Of all the entries below, retype only the lines from the one with "This screenshot has height=2380, width=1546." through the one with "Identify the location of herpguy.", exactly as they appear.

:: Information given ::
********
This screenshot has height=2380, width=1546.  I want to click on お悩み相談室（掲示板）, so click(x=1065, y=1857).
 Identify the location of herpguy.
********
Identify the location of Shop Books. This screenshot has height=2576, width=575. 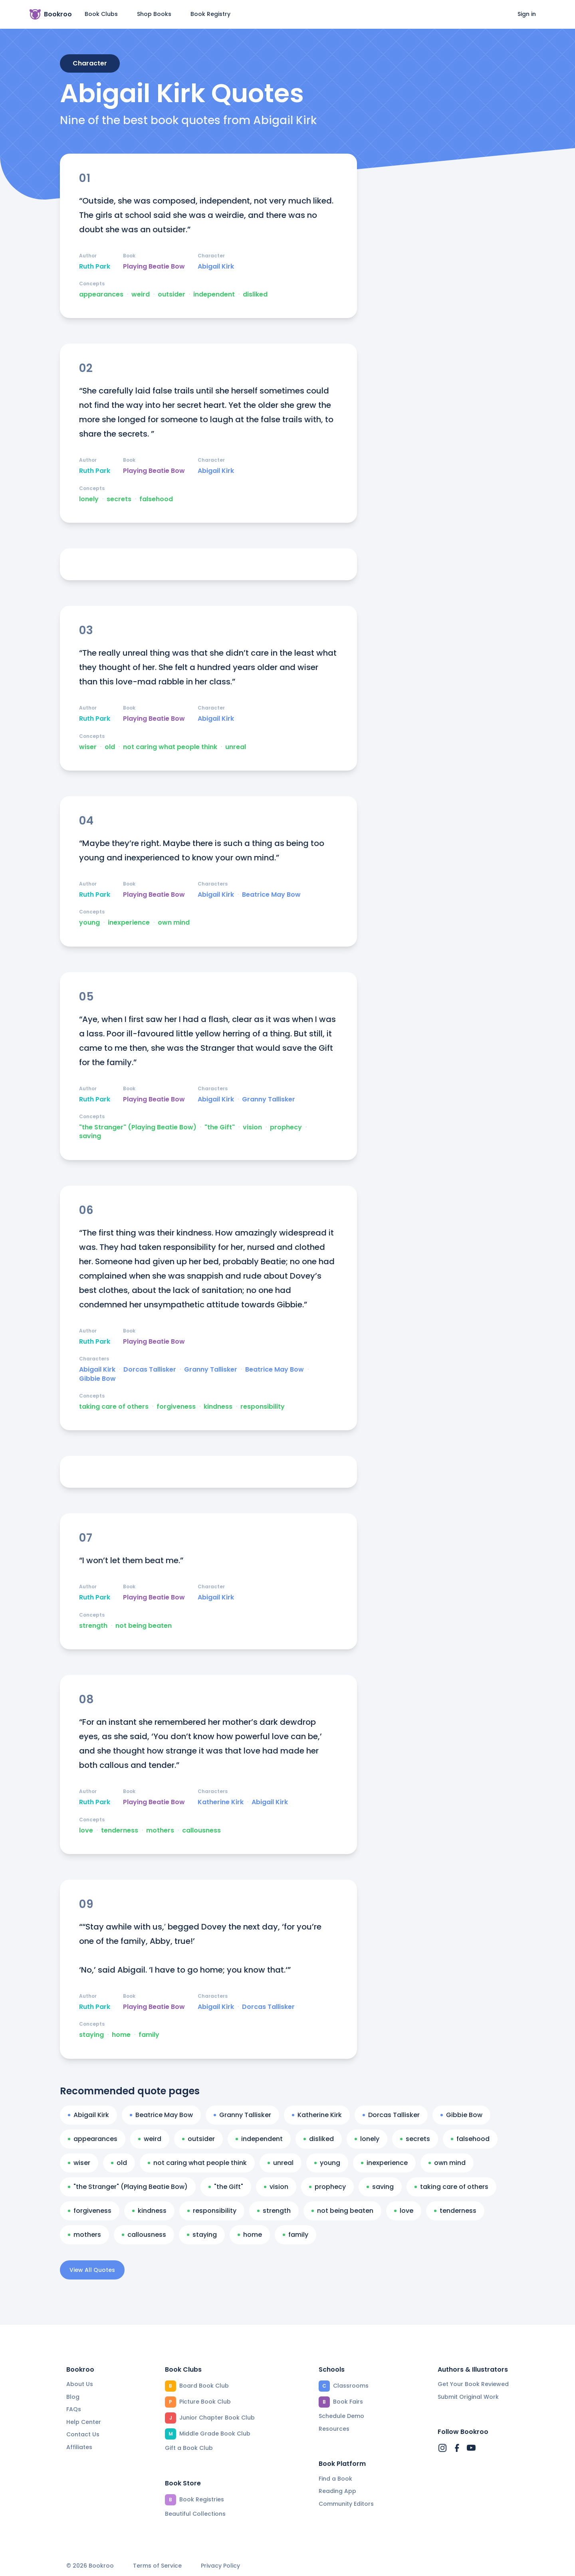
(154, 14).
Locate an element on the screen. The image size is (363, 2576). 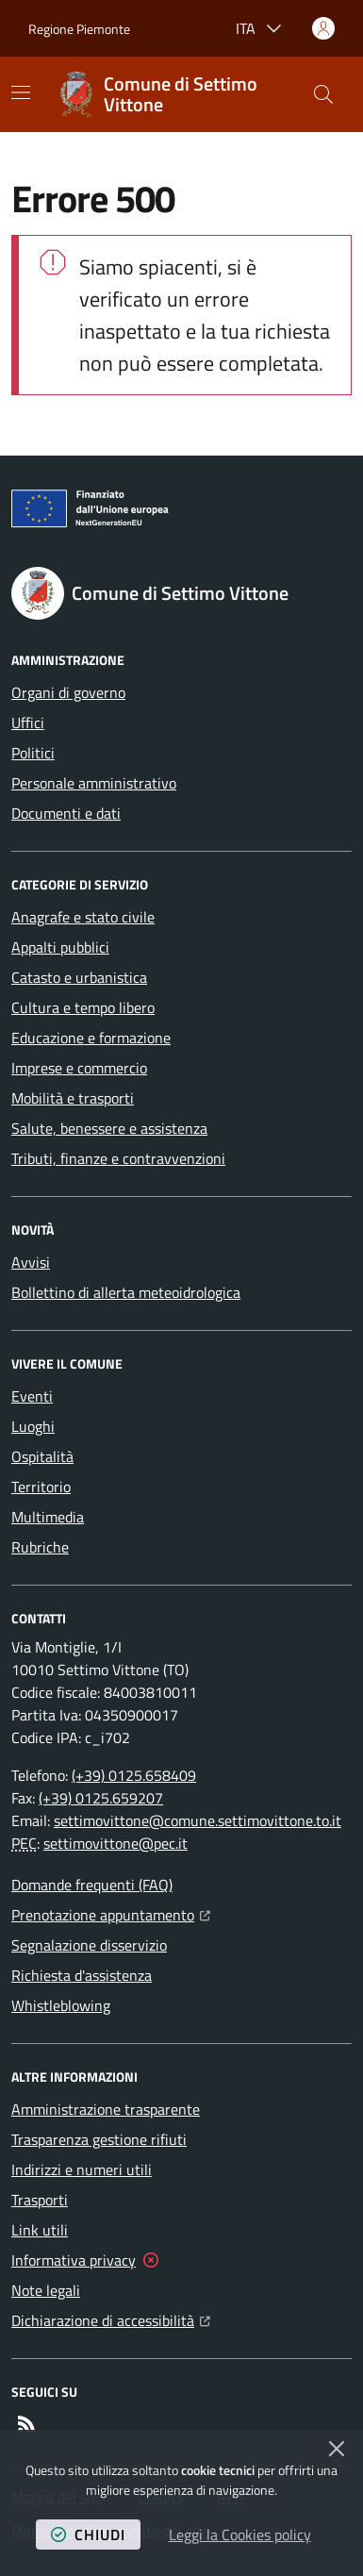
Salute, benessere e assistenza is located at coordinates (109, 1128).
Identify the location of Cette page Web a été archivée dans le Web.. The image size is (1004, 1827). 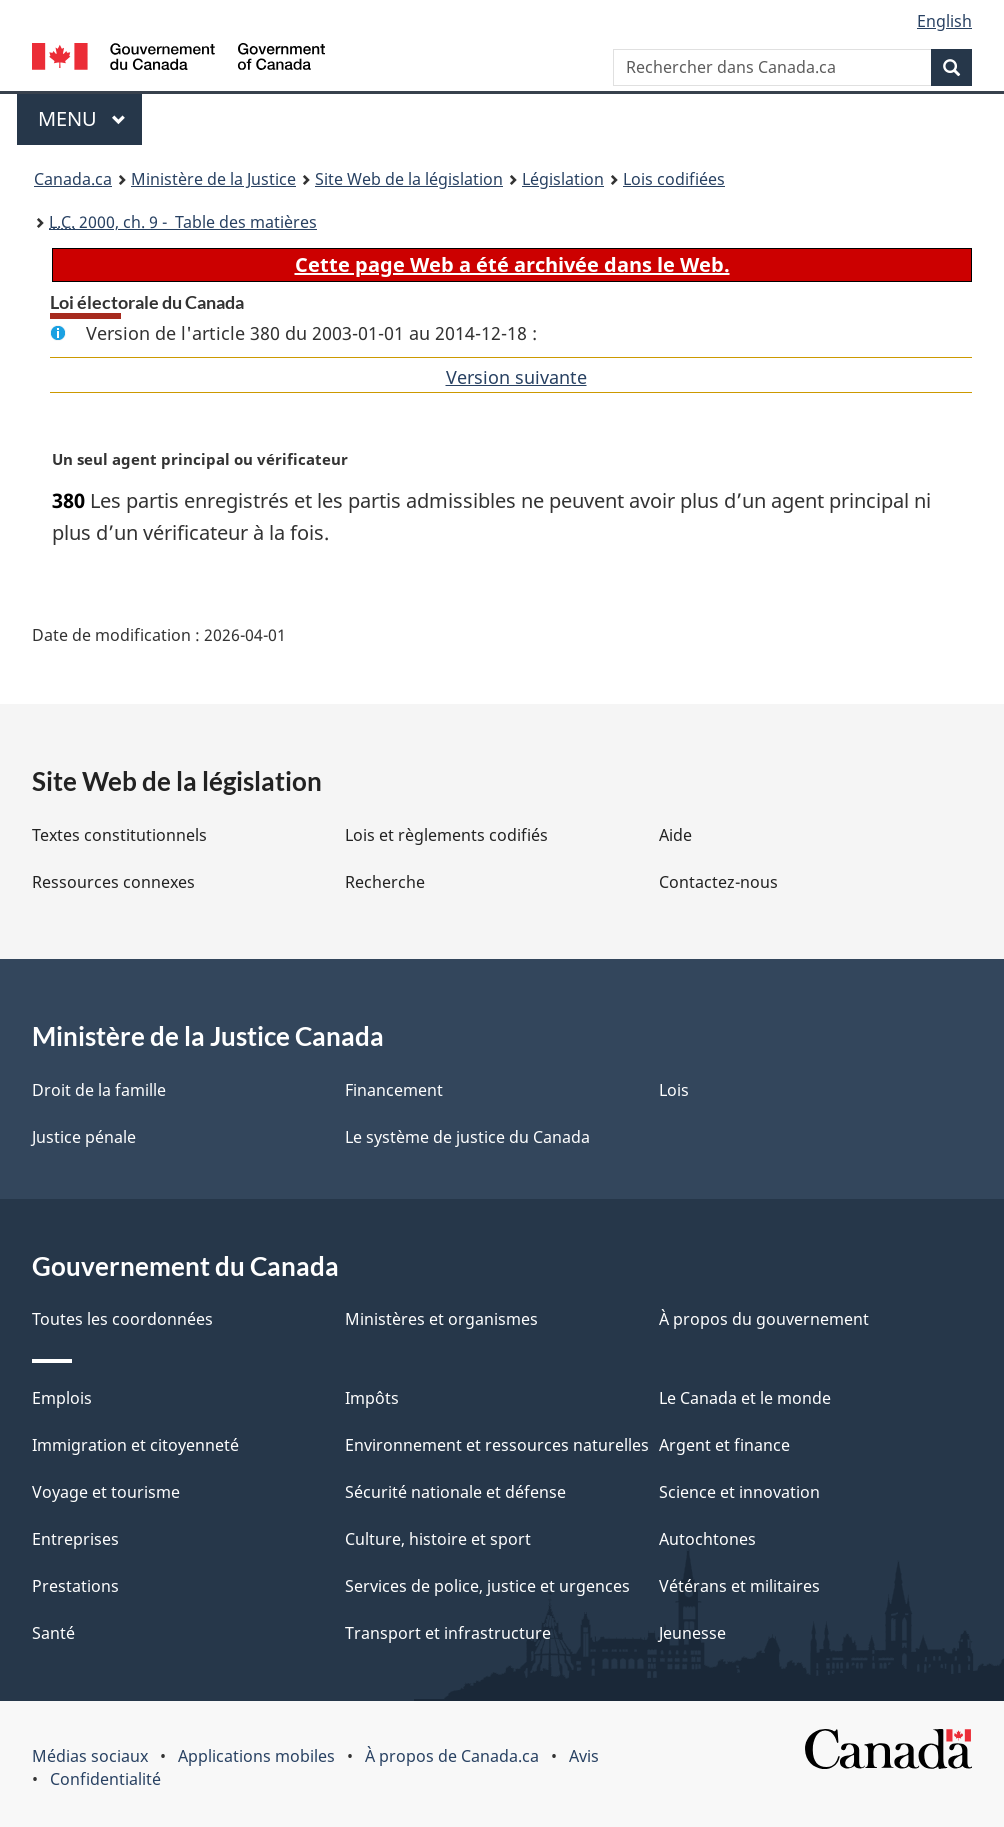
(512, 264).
********
:: Reply ::
This screenshot has height=2380, width=1546.  I want to click on お悩み相談室（掲示板）, so click(x=1065, y=1857).
 Identify the location of herpguy.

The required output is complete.